> What you are asked to do: Lines in the entries below where the word "TypeScript" shows up should each be copied.

[Data extracted from a collection]

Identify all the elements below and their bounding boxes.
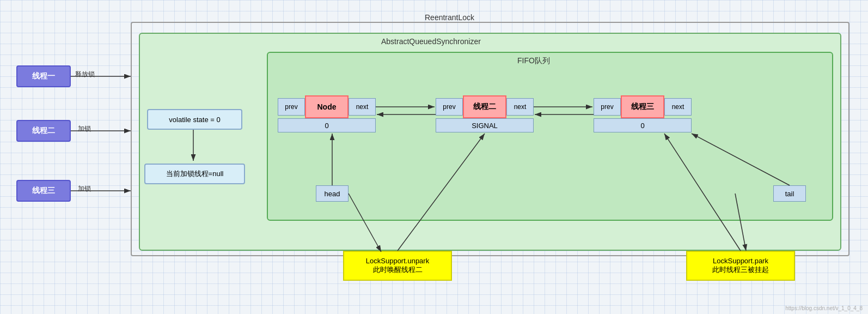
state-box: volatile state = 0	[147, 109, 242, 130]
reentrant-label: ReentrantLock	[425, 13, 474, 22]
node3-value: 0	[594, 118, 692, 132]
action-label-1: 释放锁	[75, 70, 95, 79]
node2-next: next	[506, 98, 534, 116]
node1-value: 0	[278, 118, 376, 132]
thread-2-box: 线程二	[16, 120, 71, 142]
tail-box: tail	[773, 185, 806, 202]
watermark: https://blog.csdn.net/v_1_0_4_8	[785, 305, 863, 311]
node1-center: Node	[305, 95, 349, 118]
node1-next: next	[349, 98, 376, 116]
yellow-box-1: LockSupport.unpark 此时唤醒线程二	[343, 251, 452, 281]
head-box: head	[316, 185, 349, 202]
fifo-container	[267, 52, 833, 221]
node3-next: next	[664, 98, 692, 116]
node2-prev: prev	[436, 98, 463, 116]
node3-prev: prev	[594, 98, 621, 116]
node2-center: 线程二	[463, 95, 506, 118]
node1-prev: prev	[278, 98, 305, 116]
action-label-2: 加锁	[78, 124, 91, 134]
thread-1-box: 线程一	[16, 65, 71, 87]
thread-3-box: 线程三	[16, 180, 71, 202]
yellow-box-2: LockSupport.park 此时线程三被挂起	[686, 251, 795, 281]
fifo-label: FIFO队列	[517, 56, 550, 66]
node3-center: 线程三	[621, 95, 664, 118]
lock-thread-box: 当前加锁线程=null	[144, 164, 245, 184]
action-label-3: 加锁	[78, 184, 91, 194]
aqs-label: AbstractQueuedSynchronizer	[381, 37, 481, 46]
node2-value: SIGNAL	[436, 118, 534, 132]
---
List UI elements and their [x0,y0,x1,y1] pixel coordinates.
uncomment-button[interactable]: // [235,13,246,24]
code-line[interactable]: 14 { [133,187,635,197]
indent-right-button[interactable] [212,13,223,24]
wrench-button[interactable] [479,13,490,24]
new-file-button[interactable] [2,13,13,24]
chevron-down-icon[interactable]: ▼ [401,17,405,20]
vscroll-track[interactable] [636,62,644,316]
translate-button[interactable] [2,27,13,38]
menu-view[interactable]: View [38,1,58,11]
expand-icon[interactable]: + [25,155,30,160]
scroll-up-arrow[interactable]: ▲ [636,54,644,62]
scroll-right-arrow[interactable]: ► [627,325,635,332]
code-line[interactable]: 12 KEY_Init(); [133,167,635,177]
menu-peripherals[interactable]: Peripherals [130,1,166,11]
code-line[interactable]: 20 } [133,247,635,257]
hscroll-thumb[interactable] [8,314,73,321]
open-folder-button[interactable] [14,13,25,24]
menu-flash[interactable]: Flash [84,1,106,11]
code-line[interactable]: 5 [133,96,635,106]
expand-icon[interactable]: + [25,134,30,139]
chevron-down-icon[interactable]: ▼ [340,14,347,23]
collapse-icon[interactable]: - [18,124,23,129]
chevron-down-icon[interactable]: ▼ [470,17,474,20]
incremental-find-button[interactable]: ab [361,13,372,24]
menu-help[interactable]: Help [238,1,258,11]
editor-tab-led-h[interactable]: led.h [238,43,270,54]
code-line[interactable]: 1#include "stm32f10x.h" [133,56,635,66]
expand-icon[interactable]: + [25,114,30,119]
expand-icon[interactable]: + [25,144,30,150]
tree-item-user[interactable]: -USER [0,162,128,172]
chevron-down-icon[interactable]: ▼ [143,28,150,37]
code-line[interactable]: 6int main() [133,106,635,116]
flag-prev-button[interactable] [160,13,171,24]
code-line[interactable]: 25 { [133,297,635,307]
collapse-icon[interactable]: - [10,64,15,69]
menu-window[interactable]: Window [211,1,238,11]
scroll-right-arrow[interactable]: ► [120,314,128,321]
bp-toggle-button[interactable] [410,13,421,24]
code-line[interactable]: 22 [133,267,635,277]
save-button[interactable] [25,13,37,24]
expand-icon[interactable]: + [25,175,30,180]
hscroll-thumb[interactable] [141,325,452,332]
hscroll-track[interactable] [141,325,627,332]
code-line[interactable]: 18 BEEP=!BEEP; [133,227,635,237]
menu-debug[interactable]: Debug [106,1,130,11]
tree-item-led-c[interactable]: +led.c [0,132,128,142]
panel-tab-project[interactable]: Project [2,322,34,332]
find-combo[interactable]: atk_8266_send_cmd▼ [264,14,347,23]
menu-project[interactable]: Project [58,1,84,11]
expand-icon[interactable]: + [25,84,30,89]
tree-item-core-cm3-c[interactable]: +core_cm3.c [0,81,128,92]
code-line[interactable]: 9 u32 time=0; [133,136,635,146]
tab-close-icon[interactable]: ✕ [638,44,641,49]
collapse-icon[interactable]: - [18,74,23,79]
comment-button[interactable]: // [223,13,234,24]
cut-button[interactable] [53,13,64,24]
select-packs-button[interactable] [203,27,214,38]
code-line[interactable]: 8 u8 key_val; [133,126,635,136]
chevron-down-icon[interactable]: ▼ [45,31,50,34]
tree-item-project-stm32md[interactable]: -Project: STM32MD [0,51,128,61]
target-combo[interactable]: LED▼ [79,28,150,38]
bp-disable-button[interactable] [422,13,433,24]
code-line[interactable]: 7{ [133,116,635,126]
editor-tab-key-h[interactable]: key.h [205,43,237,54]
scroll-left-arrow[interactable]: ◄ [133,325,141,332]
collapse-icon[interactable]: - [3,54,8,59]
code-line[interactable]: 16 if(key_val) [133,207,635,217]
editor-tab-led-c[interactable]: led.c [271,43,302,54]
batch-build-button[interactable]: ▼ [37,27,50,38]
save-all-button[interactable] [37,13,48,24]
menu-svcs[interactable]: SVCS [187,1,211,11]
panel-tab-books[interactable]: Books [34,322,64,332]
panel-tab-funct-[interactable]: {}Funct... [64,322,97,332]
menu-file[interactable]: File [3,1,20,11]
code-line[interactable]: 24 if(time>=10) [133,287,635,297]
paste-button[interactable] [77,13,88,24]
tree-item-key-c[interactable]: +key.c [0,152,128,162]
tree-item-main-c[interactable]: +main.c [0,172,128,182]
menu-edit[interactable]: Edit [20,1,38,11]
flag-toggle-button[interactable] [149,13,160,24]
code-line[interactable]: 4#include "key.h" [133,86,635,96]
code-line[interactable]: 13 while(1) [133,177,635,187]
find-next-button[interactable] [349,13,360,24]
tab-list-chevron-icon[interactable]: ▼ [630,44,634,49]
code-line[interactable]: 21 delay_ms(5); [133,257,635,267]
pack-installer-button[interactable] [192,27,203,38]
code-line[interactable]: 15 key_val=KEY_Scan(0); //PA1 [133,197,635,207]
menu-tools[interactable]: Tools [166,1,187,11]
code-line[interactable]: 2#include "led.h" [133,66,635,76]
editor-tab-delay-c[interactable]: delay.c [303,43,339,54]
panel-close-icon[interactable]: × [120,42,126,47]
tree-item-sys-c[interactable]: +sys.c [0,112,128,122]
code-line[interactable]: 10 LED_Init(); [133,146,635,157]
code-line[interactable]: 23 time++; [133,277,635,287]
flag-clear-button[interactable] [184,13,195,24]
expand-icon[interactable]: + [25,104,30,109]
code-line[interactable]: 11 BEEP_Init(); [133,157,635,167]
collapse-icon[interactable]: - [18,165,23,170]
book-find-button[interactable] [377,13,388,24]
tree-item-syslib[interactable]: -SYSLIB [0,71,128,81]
---
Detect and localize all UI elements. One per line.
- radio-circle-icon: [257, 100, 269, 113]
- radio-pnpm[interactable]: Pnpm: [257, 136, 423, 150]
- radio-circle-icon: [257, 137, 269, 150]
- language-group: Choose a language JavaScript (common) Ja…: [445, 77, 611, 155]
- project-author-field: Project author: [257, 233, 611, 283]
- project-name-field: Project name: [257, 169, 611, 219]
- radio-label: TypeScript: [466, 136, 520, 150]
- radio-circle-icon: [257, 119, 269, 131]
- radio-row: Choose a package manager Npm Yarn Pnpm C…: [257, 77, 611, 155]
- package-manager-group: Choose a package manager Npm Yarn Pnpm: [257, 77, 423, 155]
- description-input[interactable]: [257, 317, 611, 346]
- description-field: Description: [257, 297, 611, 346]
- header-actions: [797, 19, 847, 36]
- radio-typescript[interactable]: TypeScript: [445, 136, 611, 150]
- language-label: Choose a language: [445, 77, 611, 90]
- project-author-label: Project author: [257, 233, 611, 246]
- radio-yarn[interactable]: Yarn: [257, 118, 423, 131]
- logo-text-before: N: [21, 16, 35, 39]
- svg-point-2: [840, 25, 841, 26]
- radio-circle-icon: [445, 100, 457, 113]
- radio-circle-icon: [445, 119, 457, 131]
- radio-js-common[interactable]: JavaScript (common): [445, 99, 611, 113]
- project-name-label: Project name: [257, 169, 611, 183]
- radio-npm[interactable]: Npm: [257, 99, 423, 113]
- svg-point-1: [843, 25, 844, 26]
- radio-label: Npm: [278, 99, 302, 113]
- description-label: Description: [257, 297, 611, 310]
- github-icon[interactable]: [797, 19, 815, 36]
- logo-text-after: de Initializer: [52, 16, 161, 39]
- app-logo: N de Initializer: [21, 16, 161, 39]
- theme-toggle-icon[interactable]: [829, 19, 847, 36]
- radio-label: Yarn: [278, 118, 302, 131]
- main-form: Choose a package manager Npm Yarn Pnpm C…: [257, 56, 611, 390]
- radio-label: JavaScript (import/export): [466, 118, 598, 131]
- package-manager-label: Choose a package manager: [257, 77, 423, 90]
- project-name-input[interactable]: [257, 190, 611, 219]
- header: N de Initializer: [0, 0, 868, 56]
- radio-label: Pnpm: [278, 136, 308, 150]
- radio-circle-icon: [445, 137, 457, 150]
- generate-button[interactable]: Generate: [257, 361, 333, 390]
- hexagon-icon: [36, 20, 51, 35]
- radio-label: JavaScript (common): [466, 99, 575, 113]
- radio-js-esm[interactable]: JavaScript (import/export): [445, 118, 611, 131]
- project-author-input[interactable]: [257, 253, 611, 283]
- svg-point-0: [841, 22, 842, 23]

> Answer space:
- radio-label: TypeScript: [466, 136, 520, 150]
- radio-typescript[interactable]: TypeScript: [445, 136, 611, 150]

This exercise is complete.